En enero, también se celebró en Hamburgo un servicio conmemorativo en honor al general iraní y líder terrorista Soleimani, abatido en un ataque con drones estadounidenses en Bagdad. El acto tuvo lugar en la Mezquita Azul, a orillas del lago Alster, cuya asociación patrocinadora está estrechamente vinculada al régimen de los mulás en Teherán. Hasta el momento, el gobierno estatal de Hamburgo no parecía tener inconveniente alguno, ya que mantiene un acuerdo de colaboración con la mezquita en virtud de un tratado estatal.

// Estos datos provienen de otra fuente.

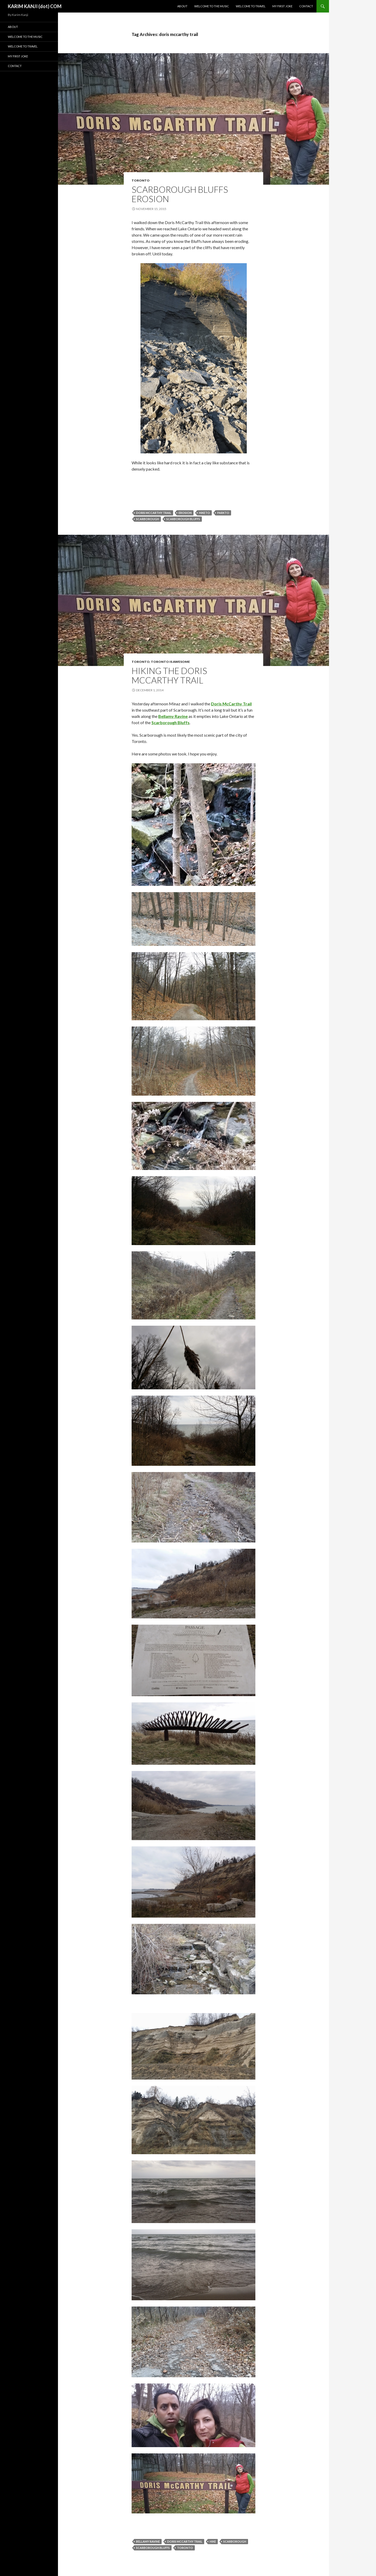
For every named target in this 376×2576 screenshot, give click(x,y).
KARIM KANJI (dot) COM (35, 6)
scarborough (147, 519)
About (182, 6)
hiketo (204, 512)
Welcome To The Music (211, 6)
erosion (185, 512)
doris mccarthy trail (153, 512)
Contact (306, 6)
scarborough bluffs (183, 519)
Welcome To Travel (251, 6)
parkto (223, 512)
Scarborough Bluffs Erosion (180, 194)
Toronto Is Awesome (170, 662)
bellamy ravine (148, 2541)
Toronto (141, 180)
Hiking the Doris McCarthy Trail (169, 675)
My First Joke (282, 6)
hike (213, 2541)
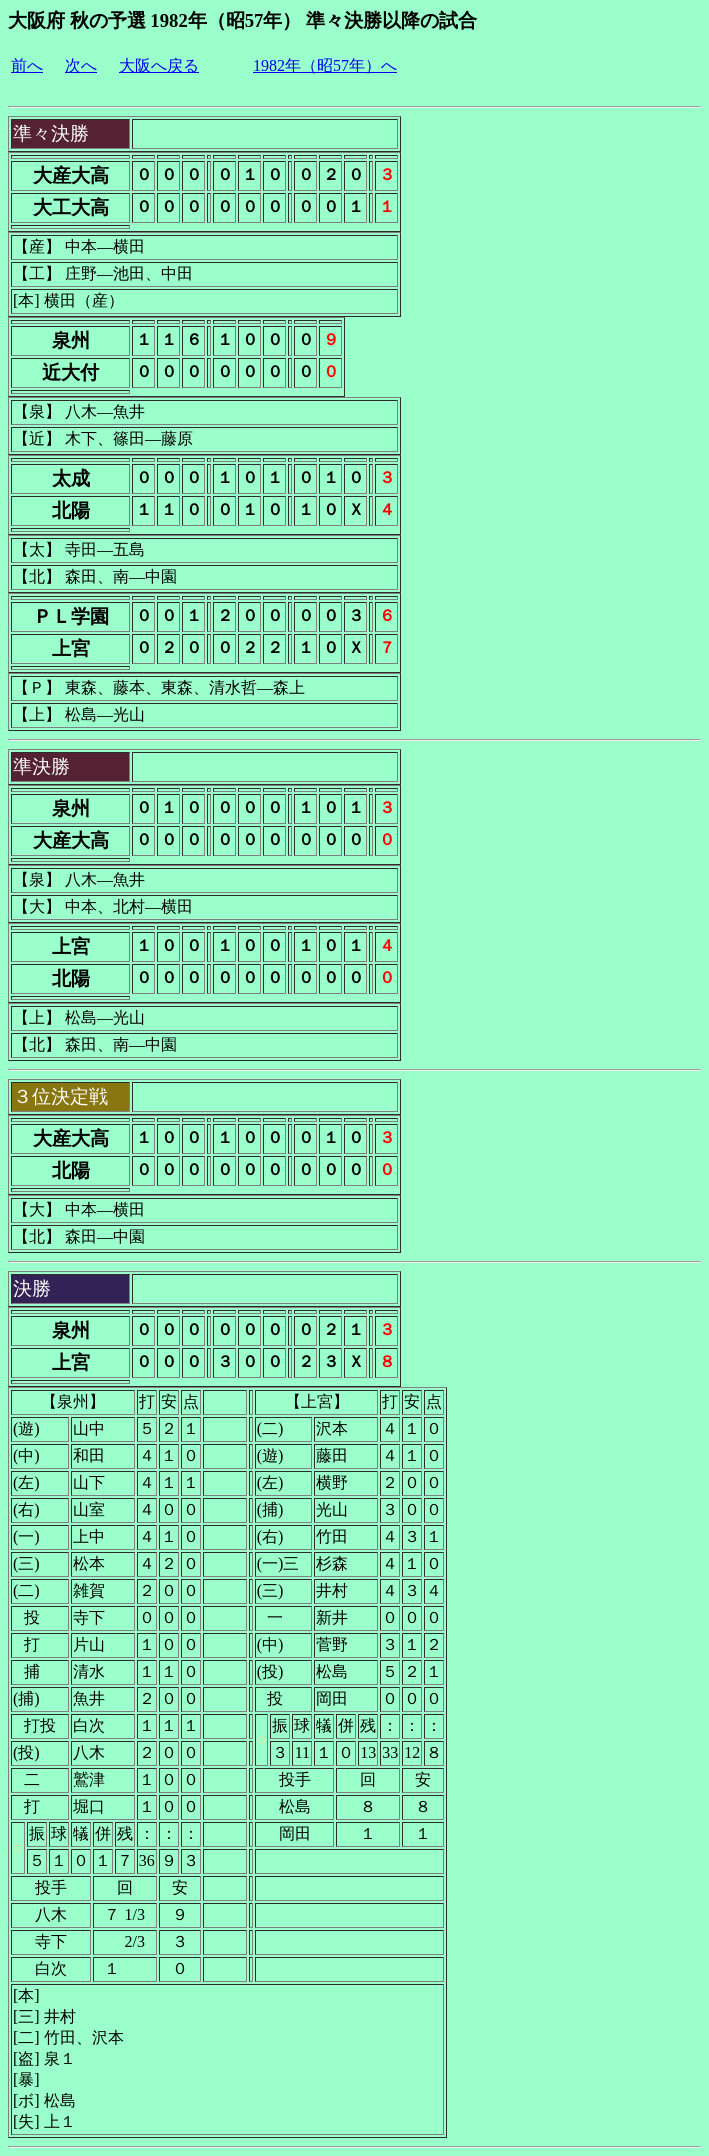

Solo después de las consultas parlamentarias de las facciones de la CDU y el FDP en el Parlamento de Hamburgo, el Senado de Hamburgo expresó una crítica tentativa a la conmemoración de Soleimani por parte de sus socios estatales con tratados, el Centro Islámico de Hamburgo (IZH): "El Senado rechaza dicha conmemoración y espera que todos los miembros de la fe islámica en Alemania también reconozcan nuestro orden básico libre y democrático".

Se puede esperar cualquier cosa, incluso lo contrario. Es improbable que una declaración pública tan ostentosamente defensiva impresione a nadie en el IZH. Más bien, los mulás se sentirán reivindicados en su estrategia, fácilmente transparente, de acatar ocasionalmente las leyes alemanas, mientras crean internamente una sociedad paralela rígida con sus propias reglas de juego musulmanas, que tiene tanto que ver con «nuestro orden fundamental, libre y democrático» como el campo de concentración de Auschwitz, liberado por los rusos hace 75 años, con un sanatorio.

Durante décadas, los políticos y los medios de comunicación nos han instado a los alemanes a aprender de la historia. Esto significó principalmente abandonar los intereses nacionales y adoptar un cosmopolitismo autodestructivo y agresivo, que algunos actores políticos persiguen con un fervor fanático similar al que los nazis antaño libraban en la "guerra total". En la práctica, esto se ha convertido desde hace tiempo en una guerrilla rutinaria librada por la clase política contra su propio pueblo.

Cualquiera que haya aprendido algo de la historia sabe que no puede asociarse con los antisemitas y los partidarios de Hezbolá del IZH, controlados desde Teherán. Un Senado de Hamburgo política e históricamente responsable rescindiría el tratado estatal con esta organización.